Childhood asthma, eczema linked to adolescent psychotic experiences

Published on November 28, 2013 at 5:14 PM · No Comments

By Kirsty Oswald, medwireNews Reporter

UK research indicates that children with asthma and eczema are significantly more likely to have psychotic experiences during adolescence, boosting a previously reported relationship between schizophrenia and atopic disorders.

Golam Khandaker (University of Cambridge) and colleagues studied data on 7814 children who were followed up from birth to the age of 10 years. During this time, 14.4% were physician-diagnosed with asthma, 12.7% with eczema, and 7.3% with both asthma and eczema.

Among 6784 of the children who were interviewed at age 13 years, 14.2%, 15.2%, and 16.0% of those with eczema, asthma, and both conditions, respectively, had had psychotic experiences in the previous 6 months compared with 11.7% among those with no atopy.

This equated to a respective 33%, 37%, and 44% increased odds for psychotic experiences compared with those with no childhood atopy, after adjustment for confounders such as gender, socioeconomic status, and ethnicity.

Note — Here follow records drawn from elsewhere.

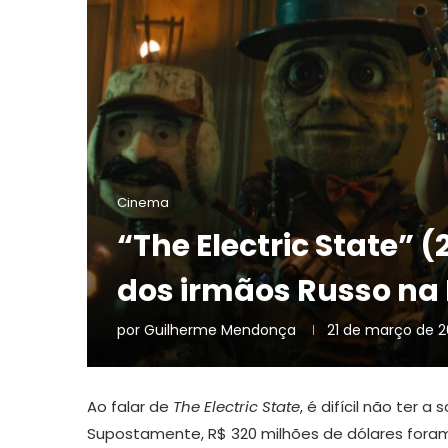
Cinema
“The Electric State” 
dos irmãos Russo na 
por
Guilherme Mendonça
21 de março de 
Ao falar de
The Electric State
, é difícil não ter
Supostamente, R$ 320 milhões de dólares foram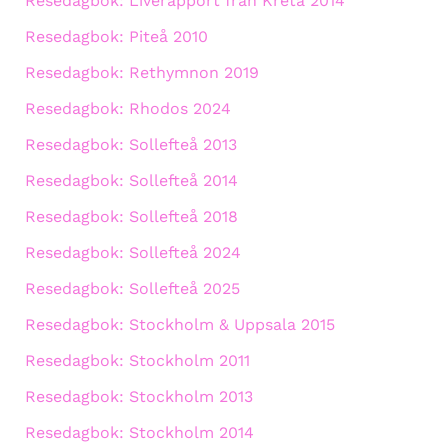
Resedagbok: Liverapport från Kreta 2014
Resedagbok: Piteå 2010
Resedagbok: Rethymnon 2019
Resedagbok: Rhodos 2024
Resedagbok: Sollefteå 2013
Resedagbok: Sollefteå 2014
Resedagbok: Sollefteå 2018
Resedagbok: Sollefteå 2024
Resedagbok: Sollefteå 2025
Resedagbok: Stockholm & Uppsala 2015
Resedagbok: Stockholm 2011
Resedagbok: Stockholm 2013
Resedagbok: Stockholm 2014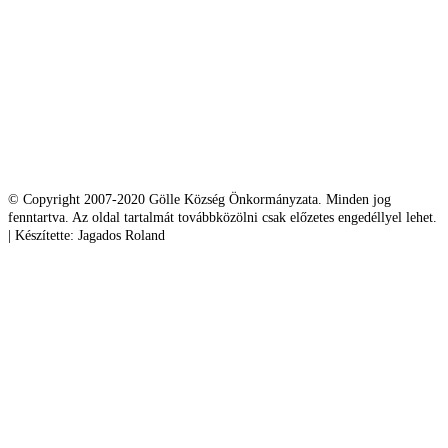
© Copyright 2007-2020 Gölle Község Önkormányzata. Minden jog
fenntartva. Az oldal tartalmát továbbközölni csak előzetes engedéllyel lehet.
| Készítette: Jagados Roland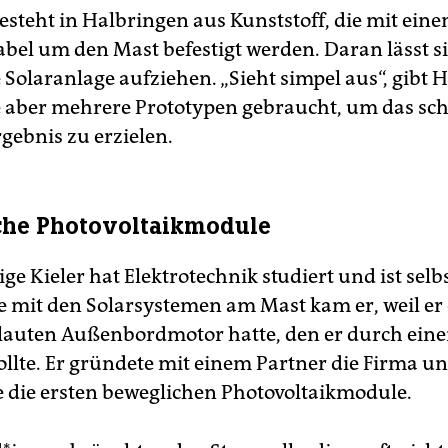
besteht in Halbringen aus Kunststoff, die mit ein
bel um den Mast befestigt werden. Daran lässt si
Solaranlage aufziehen. „Sieht simpel aus“, gibt 
e aber mehrere Prototypen gebraucht, um das sch
gebnis zu erzielen.
che Photovoltaikmodule
ge Kieler hat Elektrotechnik studiert und ist selbs
ee mit den Solarsystemen am Mast kam er, weil er 
lauten Außenbordmotor hatte, den er durch ein
ollte. Er gründete mit einem Partner die Firma u
e die ersten beweglichen Photovoltaikmodule.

Using available data on 3850 children, the team found that those with atopy had significantly higher levels of interleukin (IL)-6 and C-reactive protein at age 9 years than children without. However, this did not appear to mediate the association between atopy and psychotic experiences, and levels of the markers were not associated with the risk for psychotic experiences.

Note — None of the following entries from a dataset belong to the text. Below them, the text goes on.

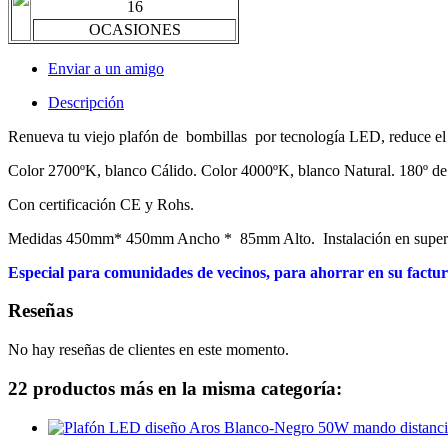
16
OCASIONES
Enviar a un amigo
Descripción
Renueva tu viejo plafón de bombillas por tecnología LED, reduce e
Color 2700ºK, blanco Cálido. Color 4000ºK, blanco Natural. 180º de
Con certificación CE y Rohs.
Medidas 450mm* 450mm Ancho * 85mm Alto. Instalación en superf
Especial para comunidades de vecinos, para ahorrar en su factu
Reseñas
No hay reseñas de clientes en este momento.
22 productos más en la misma categoría: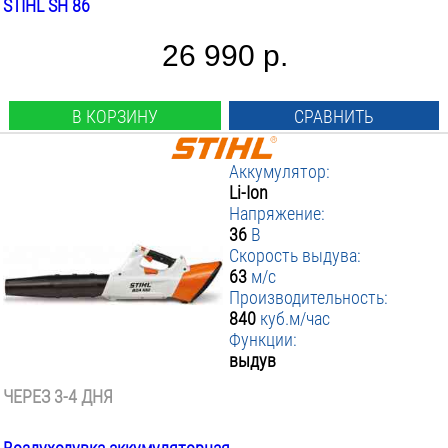
STIHL SH 86
26 990 р.
В КОРЗИНУ
СРАВНИТЬ
Аккумулятор:
Li-Ion
Напряжение:
36
В
Скорость выдува:
63
м/с
Производительность:
840
куб.м/час
Функции:
выдув
ЧЕРЕЗ 3-4 ДНЯ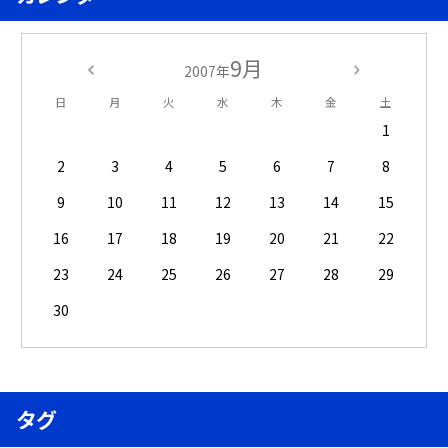
9月
2007年
日
月
火
水
木
金
土
1
2
3
4
5
6
7
8
9
10
11
12
13
14
15
16
17
18
19
20
21
22
23
24
25
26
27
28
29
30
タグ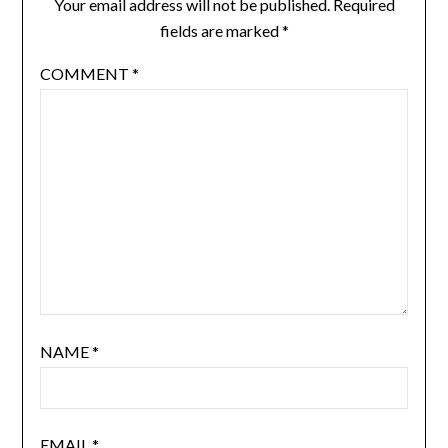
Your email address will not be published.
Required
fields are marked
*
COMMENT
*
NAME
*
EMAIL
*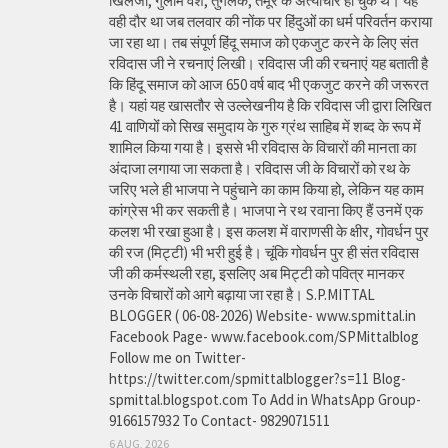
खिलजी, गुलाम वंश, तुगलक, तैमूर के अत्याचार हो चुके थे। यह
वही दौर था जब तलवार की नोंक पर हिंदुओं का धर्म परिवर्तन कराया
जा रहा था। तब संपूर्ण हिंदू समाज को एकजुट करने के लिए संत
रविदास जी ने रचनाएं लिखी। रविदास जी की रचनाएं यह बताती है
कि हिंदू समाज को आज 650 वर्ष बाद भी एकजुट करने की जरूरत
है। यहां यह खासतौर से उल्लेखनीय है कि रविदास जी द्वारा लिखित
41 वाणियोंं को सिख समुदाय के गुरु ग्रंथ साहिब में शब्द के रूप में
शामिल किया गया है। इससे भी रविदास के विचारों की मानता का
अंदाजा लगाया जा सकता है। रविदास जी के विचारों को रथ के
जरिए भले ही भाजपा ने पहुंचाने का काम किया हो, लेकिन यह काम
कांग्रेस भी कर सकती है। भाजपा ने रथ रवाना किए हैं उनमें एक
कलश भी रखा हुआ है। इस कलश में वाराणसी के क्षीर, गोवर्धन पुर
की रज (मिट्टी) भी भरी हुई है। चूंकि गोवर्धन पुर ही संत रविदास
जी की कर्मस्थली रहा, इसलिए अब मिट्टी को पवित्र मानकर
उनके विचारों को आगे बढ़ाया जा रहा है। S.P.MITTAL
BLOGGER ( 06-08-2026) Website- www.spmittal.in
Facebook Page- www.facebook.com/SPMittalblog
Follow me on Twitter-
https://twitter.com/spmittalblogger?s=11 Blog-
spmittal.blogspot.com To Add in WhatsApp Group-
9166157932 To Contact- 9829071511
6 AUG, 2026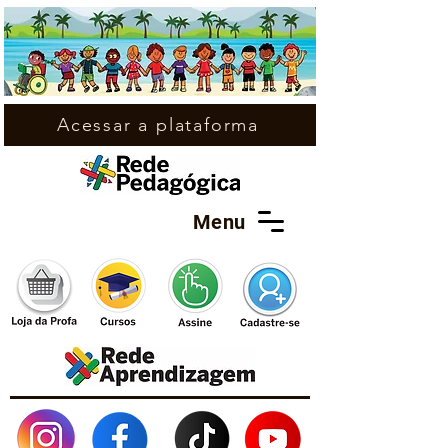
Acessar a plataforma
Menu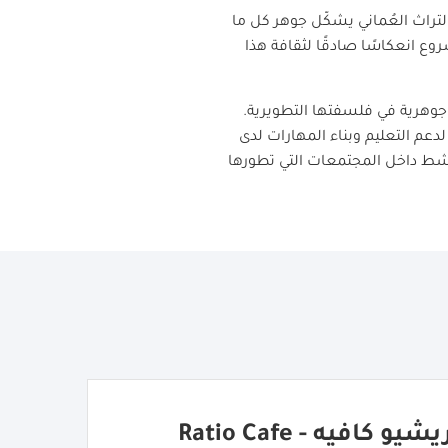
التراث العُماني يشكّل جوهر كل ما
وع انعكاسًا صادقًا لثقافة هذا
 جوهرية في فلسفتها التطويرية.
لدعم التعليم وبناء المهارات لدى
شط داخل المجتمعات التي تطورها
يشيو كافيه - Ratio Cafe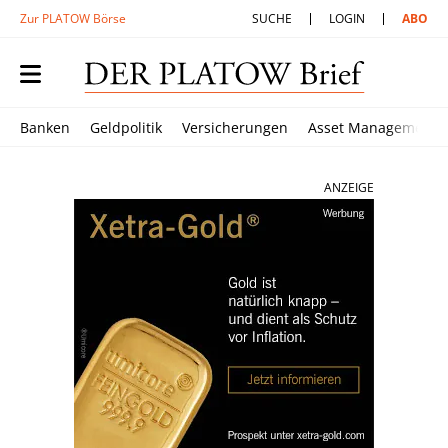
Zur PLATOW Börse
SUCHE
LOGIN
ABO
Banken
Geldpolitik
Versicherungen
Asset Management
ANZEIGE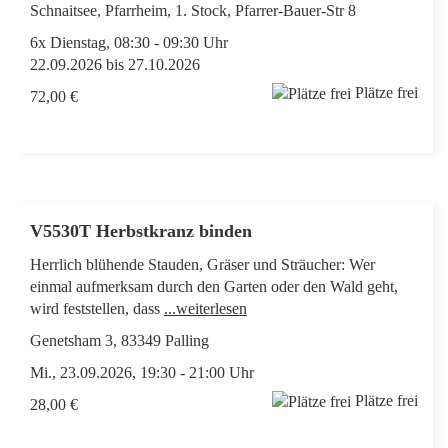
Schnaitsee, Pfarrheim, 1. Stock, Pfarrer-Bauer-Str 8
6x Dienstag, 08:30 - 09:30 Uhr
22.09.2026 bis 27.10.2026
Plätze frei
72,00 €
V5530T Herbstkranz binden
Herrlich blühende Stauden, Gräser und Sträucher: Wer
einmal aufmerksam durch den Garten oder den Wald geht,
wird feststellen, dass
...weiterlesen
Genetsham 3, 83349 Palling
Mi., 23.09.2026, 19:30 - 21:00 Uhr
Plätze frei
28,00 €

Khandaker and colleagues say that the findings are in line with previous reports of increased asthma prevalence among adult patients with schizophrenia and an increased risk for developing schizophrenia over time in individuals with atopic conditions.

They note that their failure to find an association between psychotic episodes and levels of IL-6, a purported state marker of acute psychosis, may be due to methodologic errors and should be explored more comprehensively in future studies.

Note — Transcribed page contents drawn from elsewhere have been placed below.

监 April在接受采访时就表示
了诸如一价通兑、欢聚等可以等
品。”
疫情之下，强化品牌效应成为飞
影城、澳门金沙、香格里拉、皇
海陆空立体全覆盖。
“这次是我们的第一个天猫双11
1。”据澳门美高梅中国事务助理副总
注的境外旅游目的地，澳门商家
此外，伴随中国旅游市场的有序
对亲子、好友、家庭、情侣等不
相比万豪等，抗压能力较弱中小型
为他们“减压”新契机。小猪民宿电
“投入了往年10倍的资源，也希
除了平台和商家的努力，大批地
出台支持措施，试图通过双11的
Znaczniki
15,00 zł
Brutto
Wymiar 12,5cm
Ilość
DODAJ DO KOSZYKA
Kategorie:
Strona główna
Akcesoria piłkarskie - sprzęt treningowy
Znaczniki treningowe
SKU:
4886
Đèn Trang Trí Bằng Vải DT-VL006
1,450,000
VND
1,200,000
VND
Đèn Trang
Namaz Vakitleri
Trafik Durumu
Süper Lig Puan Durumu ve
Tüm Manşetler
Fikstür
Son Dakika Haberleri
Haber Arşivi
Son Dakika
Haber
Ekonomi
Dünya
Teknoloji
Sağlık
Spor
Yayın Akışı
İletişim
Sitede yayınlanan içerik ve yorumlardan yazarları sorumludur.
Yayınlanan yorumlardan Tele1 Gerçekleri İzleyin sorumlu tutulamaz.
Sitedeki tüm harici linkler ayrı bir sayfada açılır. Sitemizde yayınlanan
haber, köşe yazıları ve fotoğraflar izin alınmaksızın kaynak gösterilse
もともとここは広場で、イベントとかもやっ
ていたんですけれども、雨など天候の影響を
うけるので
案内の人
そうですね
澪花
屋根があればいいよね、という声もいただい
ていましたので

Writing in Schizophrenia Research, the researchers explain that the effect of inflammatory cytokines on the developing brain has been suggested as a potential mechanism linking early-life infection to schizophrenia. The team also suggests that a common genetic pathway may underlie both atopy and schizophrenia.

“[I]t is possible that atopic conditions, in the presence of pre-existing genetic liability, can lead to a distinct or pathological immune response,” they write.

“In turn, this may lead to [central nervous system] alterations making these individuals susceptible to developing psychotic illness in adult life.”